As the Commission ordered, it will “refrain from approving any other NSAs

structured like the PCH NSA until a relevant accepted analytical principle is in place.”

Order No. 6813 at 23. Customers who seek to follow PCH’s lead with a functionally

equivalent NSA are now left in limbo. Moreover, customers who seek more unique NSA

opportunities with the Postal Service for market dominant products are now left to wonder if their NSA will be favorably reviewed by the Commission, and how long that process might take.”

While USPS did a commendable job of foisting the blame for this fiasco on the PRC’s delay, without the unnecessary above-inflation semi-annual rate hike promised in July, negotiated pricing for mail would be on a positive path.


The showdown between the postal regulator and the regulated agency escalates

The Postal Service pushed back hard on the latest information request by the PRC in a scathing 20-page motion for reconsideration. PMG DeJoy appears to have lost patience with the regulator that he regularly lambasts. How the Commission responds will be telling.

The regulator asked for details about several initiatives recently started by USPS to change its processing and delivery network. The Chairman’s Information Request #7 said that the major operational changes “may implicate statutory provisions related to Postal Service costs, service performance, or changes in the nature of service.”

USPS shot back that this request goes way beyond the stated purpose of the public inquiry and the regulatory authority of the PRC. The regulated agency concluded:

“In sum, it is not clear how the extensive level of granular information requested in

ChIR No. 7 would advance the Commission’s general understanding of the Plan or aid

in determining whether further regulatory action is warranted. It is especially difficult to

find the regulatory and probative value in the Commission’s request as we are unaware

of any instances, whether in nature of service cases seeking an advisory opinion, in the

annual compliance review process, or otherwise, where the Commission has relied on

the requested level of detailed information to fulfill its obligations.

Because the burden in responding to this information request would far outstrip

the tangential (if any) relevance of the information to the Commission’s consideration of

the Plan, the Commission should withdraw ChIR No. 7.

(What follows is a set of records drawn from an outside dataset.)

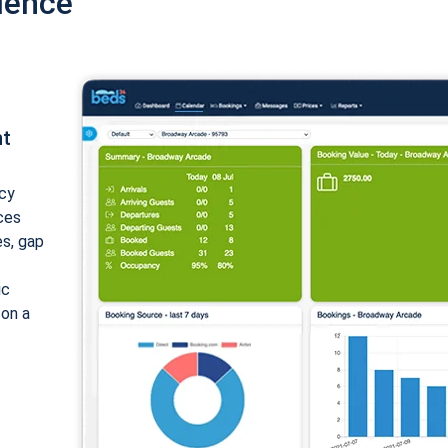
ience
nt
cy
ices
es, gap
ic
 on a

ChIR No. 7 requests information outside the stated purpose of these

proceedings, would not advance a legitimate regulatory objective within the scope of the

Commission’s authority, and unjustifiably intrudes on Postal Service managerial

independence. For the reasons stated above, and pursuant to 39 C.F.R. § 3010.165,

the Commission made a material error of law when it issued ChIR No. 7, and the Postal

Service respectfully requests that the Commission reconsider and withdraw the

information request.”

Mailers are in the dark too

Mailers are in a similar boat to the regulator. No one outside the Postal Service has seen a credible roadmap, forecast, or detailed financial plan that demonstrates how the agency is going to achieve financial stability and excellent service from its initiatives. How will the PRC know what the impact on service and costs will be without the details? The fact that USPS is losing almost $13 billion in the first two years that its secretive plan was supposed to deliver breakeven heightens the need for details.

The Postal Service cites its “freedom to act in a business-like manner,” but it doesn’t have the same checks and balances that a private sector business has. The agency also has received $120 billion in federal government largesse since it started the plan.

Surely, USPS realizes that it’s a federal government agency that must share its strategic planning with a regulator and with mailing customers who are being subjected to unprecedented, seemingly counterproductive rate increases for going on four years. And the more it is failing to deliver promised service while improving its finances the more scrutiny it is going to have to endure.

“Leave us alone to operate like a business” will only go so far.